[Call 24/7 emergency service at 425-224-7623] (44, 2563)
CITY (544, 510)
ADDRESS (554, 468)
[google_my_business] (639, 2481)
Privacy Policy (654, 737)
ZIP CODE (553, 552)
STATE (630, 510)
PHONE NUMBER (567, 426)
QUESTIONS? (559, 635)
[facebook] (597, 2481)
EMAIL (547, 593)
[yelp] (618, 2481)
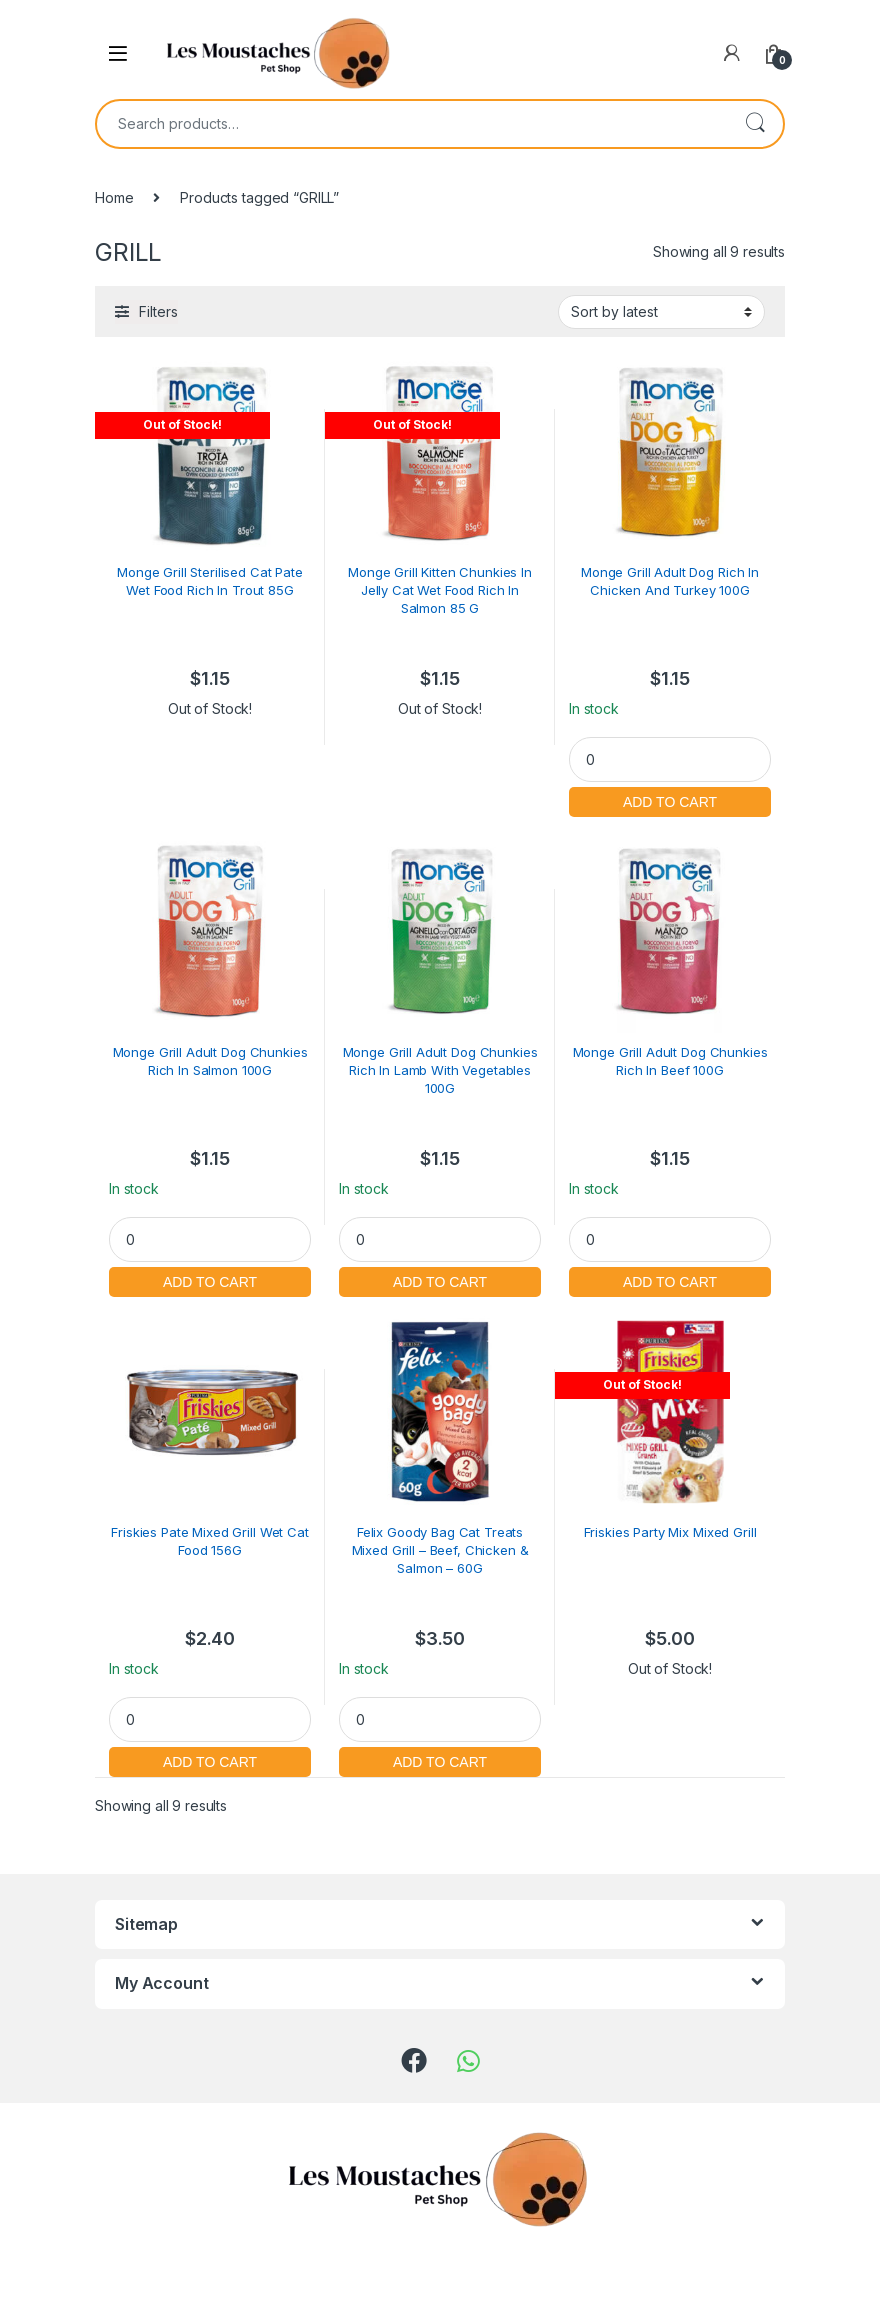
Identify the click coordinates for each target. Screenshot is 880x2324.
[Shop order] (661, 312)
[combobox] (412, 124)
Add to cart (670, 799)
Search (755, 124)
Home (114, 197)
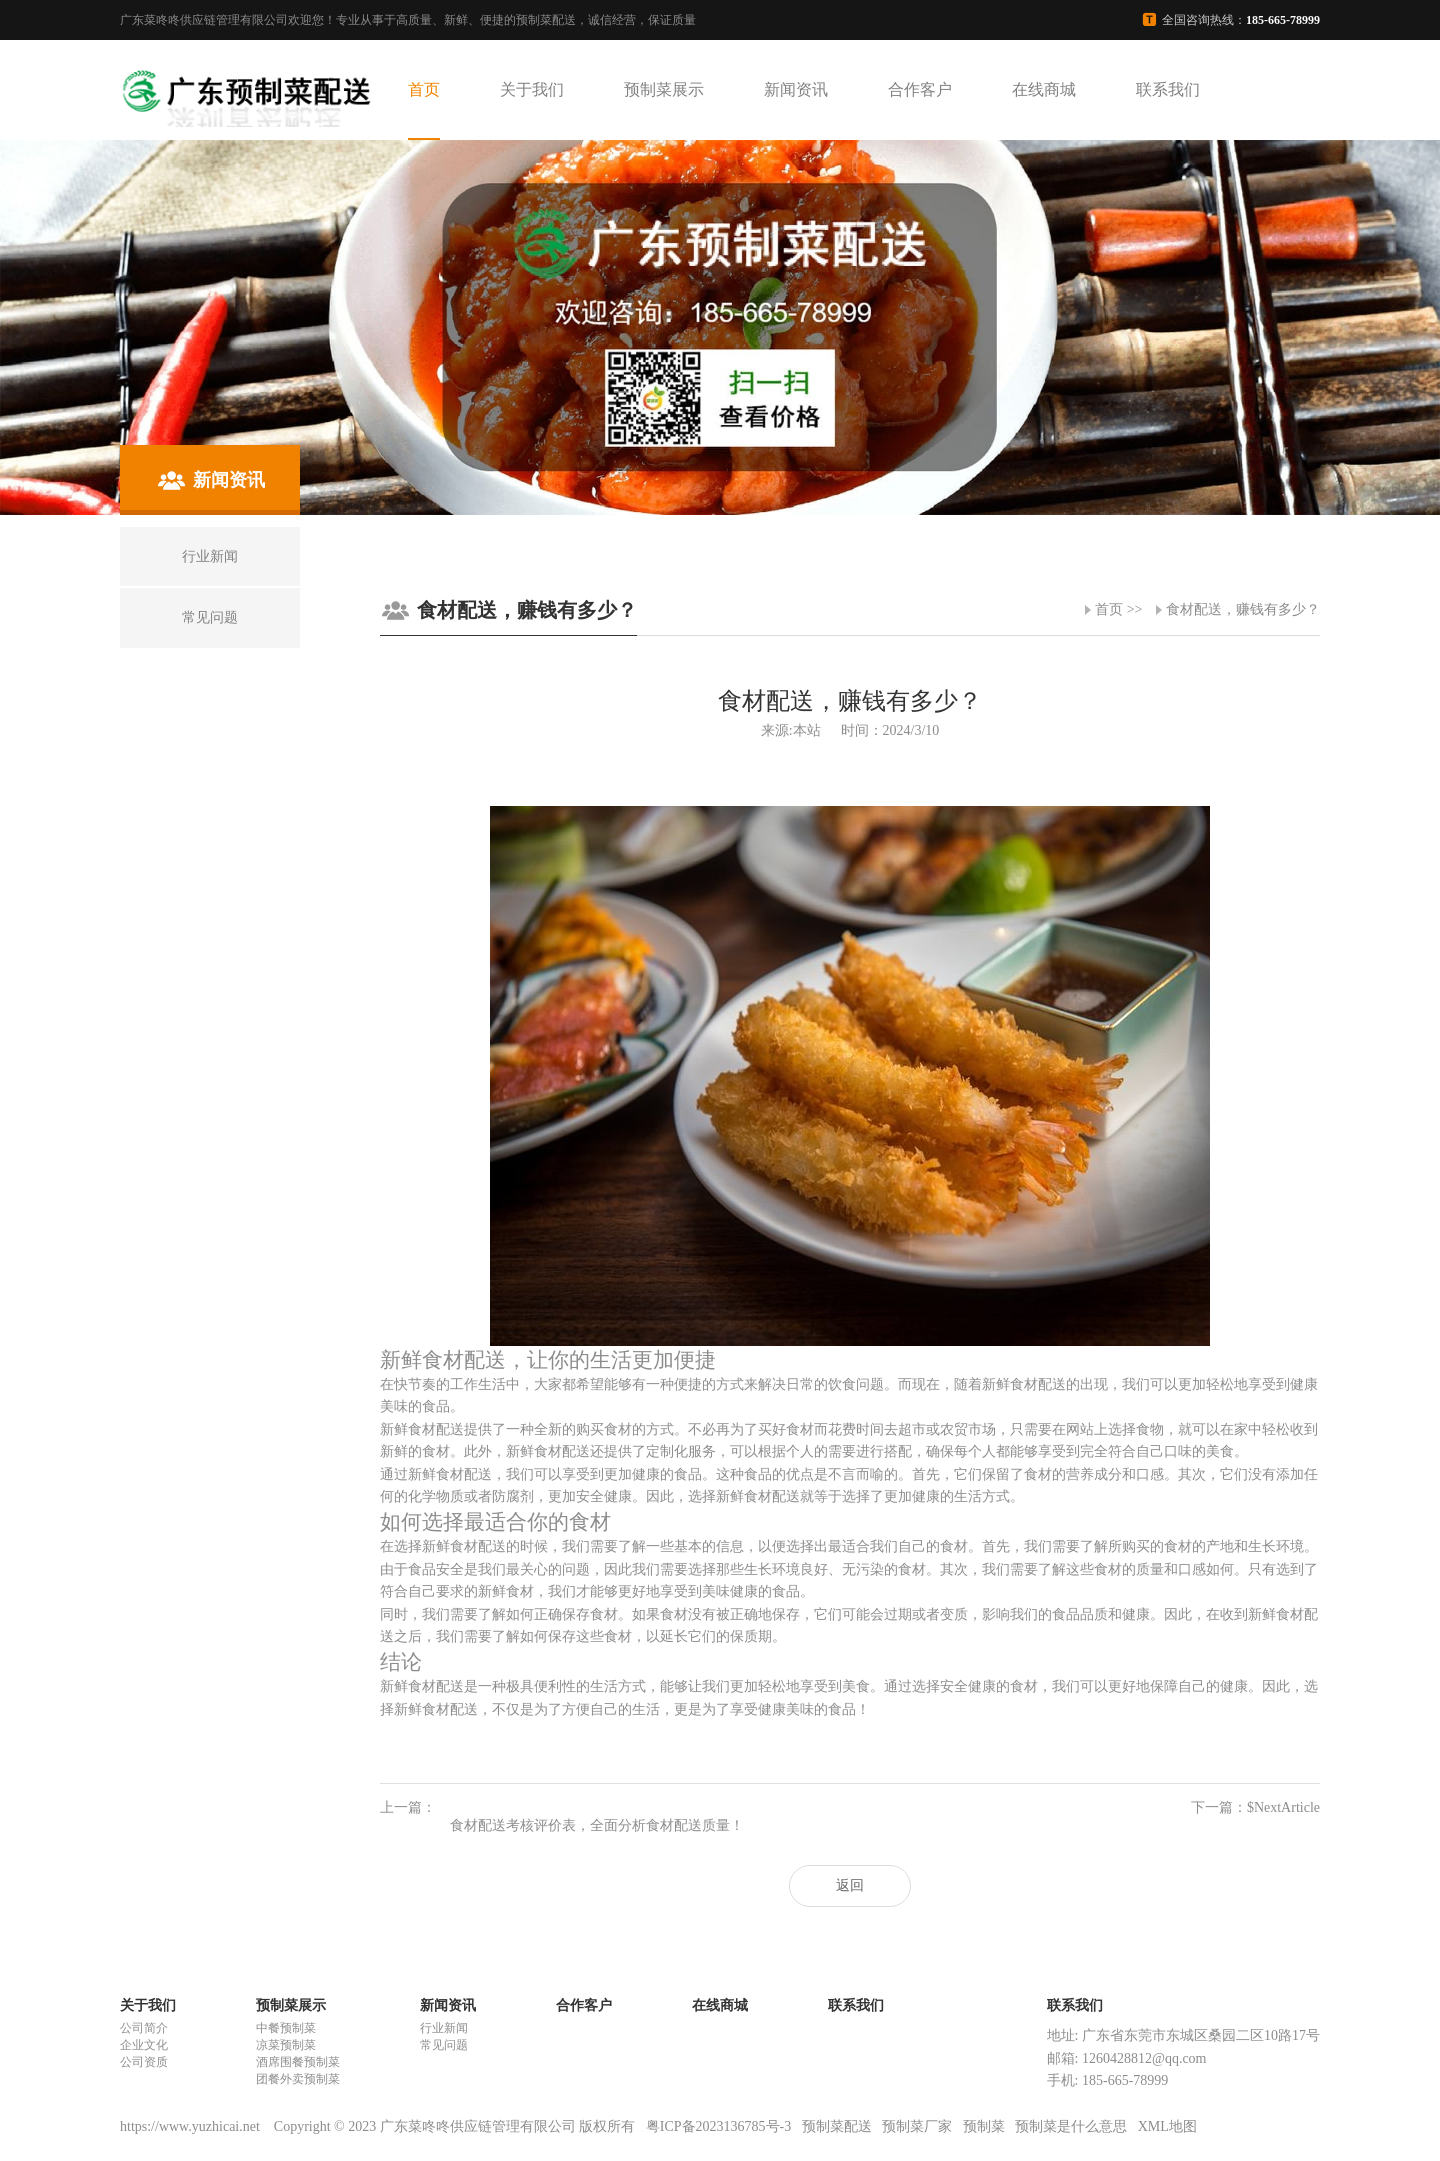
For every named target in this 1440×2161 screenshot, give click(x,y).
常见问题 (444, 2045)
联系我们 (1168, 89)
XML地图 (1167, 2126)
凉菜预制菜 (286, 2045)
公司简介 (144, 2028)
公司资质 (144, 2062)
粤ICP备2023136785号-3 (718, 2126)
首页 (424, 89)
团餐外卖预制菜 (298, 2079)
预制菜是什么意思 (1071, 2126)
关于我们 (532, 89)
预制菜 (984, 2126)
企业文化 (144, 2045)
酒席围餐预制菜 (298, 2062)
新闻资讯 (796, 89)
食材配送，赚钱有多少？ (1243, 609)
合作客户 (920, 89)
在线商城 (1044, 89)
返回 (850, 1885)
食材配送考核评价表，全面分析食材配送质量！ (597, 1825)
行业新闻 (444, 2028)
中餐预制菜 (286, 2028)
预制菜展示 (664, 89)
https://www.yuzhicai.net (191, 2126)
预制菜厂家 (917, 2126)
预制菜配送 (837, 2126)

:::::

Produce a verbatim copy of the lines from the one holding "食材配送考核评价表，全面分析食材配送质量！ (597, 1825)" to the final line of the data, and nothing more.

Task answer:
食材配送考核评价表，全面分析食材配送质量！ (597, 1825)
行业新闻 (444, 2028)
中餐预制菜 (286, 2028)
预制菜展示 (664, 89)
https://www.yuzhicai.net (191, 2126)
预制菜厂家 (917, 2126)
预制菜配送 (837, 2126)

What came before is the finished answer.